*** Data extract ***

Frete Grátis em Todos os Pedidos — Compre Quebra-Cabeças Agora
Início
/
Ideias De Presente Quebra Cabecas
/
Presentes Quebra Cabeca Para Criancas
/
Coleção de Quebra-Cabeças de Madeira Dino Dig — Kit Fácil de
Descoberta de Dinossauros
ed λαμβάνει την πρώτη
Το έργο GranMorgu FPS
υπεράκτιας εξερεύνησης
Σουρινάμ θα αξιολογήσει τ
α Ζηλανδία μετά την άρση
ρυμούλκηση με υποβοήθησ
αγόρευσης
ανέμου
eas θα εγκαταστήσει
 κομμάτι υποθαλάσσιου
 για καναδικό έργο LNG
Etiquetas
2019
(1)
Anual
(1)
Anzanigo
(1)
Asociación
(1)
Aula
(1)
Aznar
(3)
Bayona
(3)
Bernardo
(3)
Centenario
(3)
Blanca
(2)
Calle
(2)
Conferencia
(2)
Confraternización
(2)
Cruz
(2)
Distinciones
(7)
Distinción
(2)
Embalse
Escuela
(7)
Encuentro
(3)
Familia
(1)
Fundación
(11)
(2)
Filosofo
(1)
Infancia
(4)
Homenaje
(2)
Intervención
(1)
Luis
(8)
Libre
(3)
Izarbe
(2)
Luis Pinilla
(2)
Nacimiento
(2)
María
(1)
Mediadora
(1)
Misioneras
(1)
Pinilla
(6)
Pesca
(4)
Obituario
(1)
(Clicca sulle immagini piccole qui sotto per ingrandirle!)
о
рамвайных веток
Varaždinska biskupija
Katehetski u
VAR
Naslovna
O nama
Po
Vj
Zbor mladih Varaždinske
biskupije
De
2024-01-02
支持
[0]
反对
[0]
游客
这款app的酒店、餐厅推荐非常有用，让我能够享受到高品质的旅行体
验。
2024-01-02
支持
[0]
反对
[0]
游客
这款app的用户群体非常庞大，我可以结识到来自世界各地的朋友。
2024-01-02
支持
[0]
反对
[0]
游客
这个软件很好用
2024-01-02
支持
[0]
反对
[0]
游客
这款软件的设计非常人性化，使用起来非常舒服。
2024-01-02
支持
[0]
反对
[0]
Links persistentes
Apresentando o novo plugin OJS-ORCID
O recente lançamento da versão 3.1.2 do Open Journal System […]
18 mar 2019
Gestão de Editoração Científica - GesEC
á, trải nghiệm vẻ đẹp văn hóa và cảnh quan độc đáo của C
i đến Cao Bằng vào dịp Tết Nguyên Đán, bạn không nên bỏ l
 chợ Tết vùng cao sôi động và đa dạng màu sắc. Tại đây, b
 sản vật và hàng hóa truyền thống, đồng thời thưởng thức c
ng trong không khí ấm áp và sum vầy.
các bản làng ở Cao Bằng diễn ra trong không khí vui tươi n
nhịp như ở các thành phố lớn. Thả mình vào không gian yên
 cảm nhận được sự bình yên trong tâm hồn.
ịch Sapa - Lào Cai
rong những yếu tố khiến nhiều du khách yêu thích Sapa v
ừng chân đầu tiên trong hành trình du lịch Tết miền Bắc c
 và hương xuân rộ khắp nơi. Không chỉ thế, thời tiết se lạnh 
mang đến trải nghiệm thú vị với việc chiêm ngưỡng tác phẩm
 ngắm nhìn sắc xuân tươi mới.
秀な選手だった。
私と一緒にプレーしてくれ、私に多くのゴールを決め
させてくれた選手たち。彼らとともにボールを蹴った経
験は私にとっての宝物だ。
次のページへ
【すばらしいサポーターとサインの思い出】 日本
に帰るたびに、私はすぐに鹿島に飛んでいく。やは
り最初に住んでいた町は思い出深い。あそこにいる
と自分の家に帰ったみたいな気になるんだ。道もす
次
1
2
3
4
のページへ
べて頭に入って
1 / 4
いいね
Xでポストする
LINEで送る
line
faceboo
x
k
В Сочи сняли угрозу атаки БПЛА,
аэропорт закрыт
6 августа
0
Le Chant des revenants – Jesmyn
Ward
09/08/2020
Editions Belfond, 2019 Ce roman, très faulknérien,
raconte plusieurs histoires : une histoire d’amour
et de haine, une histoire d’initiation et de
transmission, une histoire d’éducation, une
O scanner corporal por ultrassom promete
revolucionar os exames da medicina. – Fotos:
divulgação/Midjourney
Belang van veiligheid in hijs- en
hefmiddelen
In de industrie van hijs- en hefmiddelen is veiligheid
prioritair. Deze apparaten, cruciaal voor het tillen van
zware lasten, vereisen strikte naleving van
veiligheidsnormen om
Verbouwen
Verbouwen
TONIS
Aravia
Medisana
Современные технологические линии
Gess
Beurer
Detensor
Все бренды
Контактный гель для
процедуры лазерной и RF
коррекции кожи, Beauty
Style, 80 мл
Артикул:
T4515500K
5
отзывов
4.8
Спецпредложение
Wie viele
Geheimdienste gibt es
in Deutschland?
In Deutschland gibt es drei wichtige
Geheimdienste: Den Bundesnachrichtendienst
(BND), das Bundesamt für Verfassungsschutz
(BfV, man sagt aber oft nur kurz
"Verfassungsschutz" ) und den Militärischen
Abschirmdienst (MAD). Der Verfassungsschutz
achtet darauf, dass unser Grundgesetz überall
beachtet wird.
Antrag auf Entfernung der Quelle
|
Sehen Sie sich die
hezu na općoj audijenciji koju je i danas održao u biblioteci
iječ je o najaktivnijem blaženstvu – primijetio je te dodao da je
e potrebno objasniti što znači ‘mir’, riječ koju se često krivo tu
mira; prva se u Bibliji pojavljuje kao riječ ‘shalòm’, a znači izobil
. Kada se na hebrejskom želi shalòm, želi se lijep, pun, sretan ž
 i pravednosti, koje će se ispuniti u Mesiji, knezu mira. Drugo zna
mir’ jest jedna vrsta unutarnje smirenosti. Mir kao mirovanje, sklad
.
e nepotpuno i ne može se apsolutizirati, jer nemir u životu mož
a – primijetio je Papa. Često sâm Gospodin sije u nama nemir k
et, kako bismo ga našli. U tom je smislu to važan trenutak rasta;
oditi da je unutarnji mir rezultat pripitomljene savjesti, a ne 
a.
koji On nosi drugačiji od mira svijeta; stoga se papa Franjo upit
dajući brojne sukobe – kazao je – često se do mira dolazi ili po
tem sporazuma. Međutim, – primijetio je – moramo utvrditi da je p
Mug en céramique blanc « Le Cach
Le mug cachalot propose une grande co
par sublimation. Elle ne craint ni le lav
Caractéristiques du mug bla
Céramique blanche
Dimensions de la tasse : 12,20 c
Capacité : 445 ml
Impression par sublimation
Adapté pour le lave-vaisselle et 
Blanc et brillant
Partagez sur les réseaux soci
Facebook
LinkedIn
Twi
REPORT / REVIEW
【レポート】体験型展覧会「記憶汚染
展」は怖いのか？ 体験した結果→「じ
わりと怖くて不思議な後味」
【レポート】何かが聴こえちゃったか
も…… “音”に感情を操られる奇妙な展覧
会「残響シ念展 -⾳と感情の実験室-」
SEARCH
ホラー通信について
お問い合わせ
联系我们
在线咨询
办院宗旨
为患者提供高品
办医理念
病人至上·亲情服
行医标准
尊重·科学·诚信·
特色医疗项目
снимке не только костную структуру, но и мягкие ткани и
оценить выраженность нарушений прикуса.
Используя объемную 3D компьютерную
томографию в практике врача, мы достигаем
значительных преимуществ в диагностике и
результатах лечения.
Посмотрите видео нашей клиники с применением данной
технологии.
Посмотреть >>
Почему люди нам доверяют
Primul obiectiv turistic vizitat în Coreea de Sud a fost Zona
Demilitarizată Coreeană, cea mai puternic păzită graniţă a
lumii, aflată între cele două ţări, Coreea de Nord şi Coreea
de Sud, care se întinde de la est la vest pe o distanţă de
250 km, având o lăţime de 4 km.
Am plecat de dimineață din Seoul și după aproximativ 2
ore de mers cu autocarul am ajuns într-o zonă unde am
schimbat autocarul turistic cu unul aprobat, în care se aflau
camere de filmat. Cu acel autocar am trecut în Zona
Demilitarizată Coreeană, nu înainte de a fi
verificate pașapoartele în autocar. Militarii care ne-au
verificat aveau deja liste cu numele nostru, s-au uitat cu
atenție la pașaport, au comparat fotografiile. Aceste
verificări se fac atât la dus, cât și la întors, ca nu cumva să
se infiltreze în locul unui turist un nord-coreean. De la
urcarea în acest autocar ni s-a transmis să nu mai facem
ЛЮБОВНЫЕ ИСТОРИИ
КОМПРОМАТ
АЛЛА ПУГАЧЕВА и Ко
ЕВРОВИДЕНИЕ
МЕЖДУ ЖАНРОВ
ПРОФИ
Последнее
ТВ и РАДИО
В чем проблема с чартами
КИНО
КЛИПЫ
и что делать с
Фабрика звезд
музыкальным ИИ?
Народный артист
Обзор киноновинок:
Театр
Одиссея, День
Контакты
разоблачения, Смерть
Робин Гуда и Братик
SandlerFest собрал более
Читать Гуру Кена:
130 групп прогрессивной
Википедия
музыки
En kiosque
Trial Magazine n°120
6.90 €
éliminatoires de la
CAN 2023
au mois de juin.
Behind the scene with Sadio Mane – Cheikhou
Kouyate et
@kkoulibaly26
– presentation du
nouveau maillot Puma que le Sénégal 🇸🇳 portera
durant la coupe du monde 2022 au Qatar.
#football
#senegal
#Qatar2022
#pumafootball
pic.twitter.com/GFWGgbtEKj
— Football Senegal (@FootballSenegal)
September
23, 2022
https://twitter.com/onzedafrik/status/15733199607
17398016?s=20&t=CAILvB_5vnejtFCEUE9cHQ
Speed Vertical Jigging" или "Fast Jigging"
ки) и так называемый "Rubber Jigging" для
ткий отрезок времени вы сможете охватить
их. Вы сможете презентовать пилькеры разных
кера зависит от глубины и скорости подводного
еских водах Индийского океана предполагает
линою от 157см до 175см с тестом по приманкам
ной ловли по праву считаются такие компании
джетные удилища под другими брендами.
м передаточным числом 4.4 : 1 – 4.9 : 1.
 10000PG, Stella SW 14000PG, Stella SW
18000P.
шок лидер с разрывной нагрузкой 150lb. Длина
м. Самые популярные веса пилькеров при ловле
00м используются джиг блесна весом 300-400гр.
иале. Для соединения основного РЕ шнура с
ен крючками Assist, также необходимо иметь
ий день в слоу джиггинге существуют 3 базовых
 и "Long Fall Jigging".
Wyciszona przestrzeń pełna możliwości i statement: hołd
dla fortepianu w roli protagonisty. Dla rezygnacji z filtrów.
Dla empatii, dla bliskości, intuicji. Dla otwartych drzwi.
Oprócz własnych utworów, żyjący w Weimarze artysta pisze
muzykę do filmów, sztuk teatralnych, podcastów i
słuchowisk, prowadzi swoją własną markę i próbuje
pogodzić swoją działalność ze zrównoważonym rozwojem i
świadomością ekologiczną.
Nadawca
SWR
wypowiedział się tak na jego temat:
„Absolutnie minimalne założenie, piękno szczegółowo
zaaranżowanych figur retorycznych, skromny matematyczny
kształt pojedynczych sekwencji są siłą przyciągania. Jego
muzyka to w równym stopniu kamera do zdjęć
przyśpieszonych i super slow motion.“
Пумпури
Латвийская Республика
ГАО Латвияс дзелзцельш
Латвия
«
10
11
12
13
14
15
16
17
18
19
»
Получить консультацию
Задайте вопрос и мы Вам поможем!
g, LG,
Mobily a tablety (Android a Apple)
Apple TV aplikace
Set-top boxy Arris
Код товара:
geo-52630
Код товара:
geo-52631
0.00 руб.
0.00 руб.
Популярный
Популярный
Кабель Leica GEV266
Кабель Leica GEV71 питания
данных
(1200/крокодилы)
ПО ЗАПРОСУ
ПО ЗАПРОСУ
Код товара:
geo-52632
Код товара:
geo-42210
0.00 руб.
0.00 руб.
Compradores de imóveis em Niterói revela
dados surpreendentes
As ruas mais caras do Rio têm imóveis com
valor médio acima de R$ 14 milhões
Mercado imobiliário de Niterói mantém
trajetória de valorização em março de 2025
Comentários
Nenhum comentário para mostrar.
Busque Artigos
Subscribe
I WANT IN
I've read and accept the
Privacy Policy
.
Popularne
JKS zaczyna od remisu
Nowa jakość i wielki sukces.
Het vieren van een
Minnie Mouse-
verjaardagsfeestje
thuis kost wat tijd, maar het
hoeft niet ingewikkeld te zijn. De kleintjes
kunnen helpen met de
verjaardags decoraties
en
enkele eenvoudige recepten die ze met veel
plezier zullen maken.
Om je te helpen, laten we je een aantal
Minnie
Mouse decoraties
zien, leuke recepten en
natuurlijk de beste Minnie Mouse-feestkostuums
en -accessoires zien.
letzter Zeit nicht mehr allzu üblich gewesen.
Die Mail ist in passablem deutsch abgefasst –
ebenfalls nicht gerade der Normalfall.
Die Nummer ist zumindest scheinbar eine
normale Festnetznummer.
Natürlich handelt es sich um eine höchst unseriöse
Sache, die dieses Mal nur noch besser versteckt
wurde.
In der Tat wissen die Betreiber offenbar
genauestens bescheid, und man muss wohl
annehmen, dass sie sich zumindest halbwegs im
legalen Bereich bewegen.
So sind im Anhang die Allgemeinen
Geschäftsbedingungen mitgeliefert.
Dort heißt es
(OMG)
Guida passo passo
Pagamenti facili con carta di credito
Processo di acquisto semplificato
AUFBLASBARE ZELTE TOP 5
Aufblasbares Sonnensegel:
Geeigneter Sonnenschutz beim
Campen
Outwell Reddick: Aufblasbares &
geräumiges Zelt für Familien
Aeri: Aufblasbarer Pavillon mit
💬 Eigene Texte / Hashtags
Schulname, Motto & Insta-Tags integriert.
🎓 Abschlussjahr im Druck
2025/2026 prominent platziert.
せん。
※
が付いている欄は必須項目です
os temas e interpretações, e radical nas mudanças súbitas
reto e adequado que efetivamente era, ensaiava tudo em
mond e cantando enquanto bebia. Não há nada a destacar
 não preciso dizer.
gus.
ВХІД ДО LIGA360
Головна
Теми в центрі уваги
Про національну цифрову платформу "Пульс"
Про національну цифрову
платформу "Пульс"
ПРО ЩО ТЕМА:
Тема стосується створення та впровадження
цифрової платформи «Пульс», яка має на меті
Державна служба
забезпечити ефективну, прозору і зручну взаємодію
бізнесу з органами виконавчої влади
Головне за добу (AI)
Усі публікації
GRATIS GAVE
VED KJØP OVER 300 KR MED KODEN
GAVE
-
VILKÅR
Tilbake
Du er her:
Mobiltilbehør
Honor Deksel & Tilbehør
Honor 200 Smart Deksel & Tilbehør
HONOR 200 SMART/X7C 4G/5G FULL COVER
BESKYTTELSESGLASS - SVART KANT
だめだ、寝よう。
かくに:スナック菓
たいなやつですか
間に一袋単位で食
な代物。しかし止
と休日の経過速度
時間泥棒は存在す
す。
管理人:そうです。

*** End of Data extract ***

=== Goal of the exercise ===
Beginning with the opening line above, retype the records exactly through the line with "ịch Sapa - Lào Cai", both ends included.

=== Problem solution ===
Frete Grátis em Todos os Pedidos — Compre Quebra-Cabeças Agora
Início
/
Ideias De Presente Quebra Cabecas
/
Presentes Quebra Cabeca Para Criancas
/
Coleção de Quebra-Cabeças de Madeira Dino Dig — Kit Fácil de
Descoberta de Dinossauros
ed λαμβάνει την πρώτη
Το έργο GranMorgu FPS
υπεράκτιας εξερεύνησης
Σουρινάμ θα αξιολογήσει τ
α Ζηλανδία μετά την άρση
ρυμούλκηση με υποβοήθησ
αγόρευσης
ανέμου
eas θα εγκαταστήσει
 κομμάτι υποθαλάσσιου
 για καναδικό έργο LNG
Etiquetas
2019
(1)
Anual
(1)
Anzanigo
(1)
Asociación
(1)
Aula
(1)
Aznar
(3)
Bayona
(3)
Bernardo
(3)
Centenario
(3)
Blanca
(2)
Calle
(2)
Conferencia
(2)
Confraternización
(2)
Cruz
(2)
Distinciones
(7)
Distinción
(2)
Embalse
Escuela
(7)
Encuentro
(3)
Familia
(1)
Fundación
(11)
(2)
Filosofo
(1)
Infancia
(4)
Homenaje
(2)
Intervención
(1)
Luis
(8)
Libre
(3)
Izarbe
(2)
Luis Pinilla
(2)
Nacimiento
(2)
María
(1)
Mediadora
(1)
Misioneras
(1)
Pinilla
(6)
Pesca
(4)
Obituario
(1)
(Clicca sulle immagini piccole qui sotto per ingrandirle!)
о
рамвайных веток
Varaždinska biskupija
Katehetski u
VAR
Naslovna
O nama
Po
Vj
Zbor mladih Varaždinske
biskupije
De
2024-01-02
支持
[0]
反对
[0]
游客
这款app的酒店、餐厅推荐非常有用，让我能够享受到高品质的旅行体
验。
2024-01-02
支持
[0]
反对
[0]
游客
这款app的用户群体非常庞大，我可以结识到来自世界各地的朋友。
2024-01-02
支持
[0]
反对
[0]
游客
这个软件很好用
2024-01-02
支持
[0]
反对
[0]
游客
这款软件的设计非常人性化，使用起来非常舒服。
2024-01-02
支持
[0]
反对
[0]
Links persistentes
Apresentando o novo plugin OJS-ORCID
O recente lançamento da versão 3.1.2 do Open Journal System […]
18 mar 2019
Gestão de Editoração Científica - GesEC
á, trải nghiệm vẻ đẹp văn hóa và cảnh quan độc đáo của C
i đến Cao Bằng vào dịp Tết Nguyên Đán, bạn không nên bỏ l
 chợ Tết vùng cao sôi động và đa dạng màu sắc. Tại đây, b
 sản vật và hàng hóa truyền thống, đồng thời thưởng thức c
ng trong không khí ấm áp và sum vầy.
các bản làng ở Cao Bằng diễn ra trong không khí vui tươi n
nhịp như ở các thành phố lớn. Thả mình vào không gian yên
 cảm nhận được sự bình yên trong tâm hồn.
ịch Sapa - Lào Cai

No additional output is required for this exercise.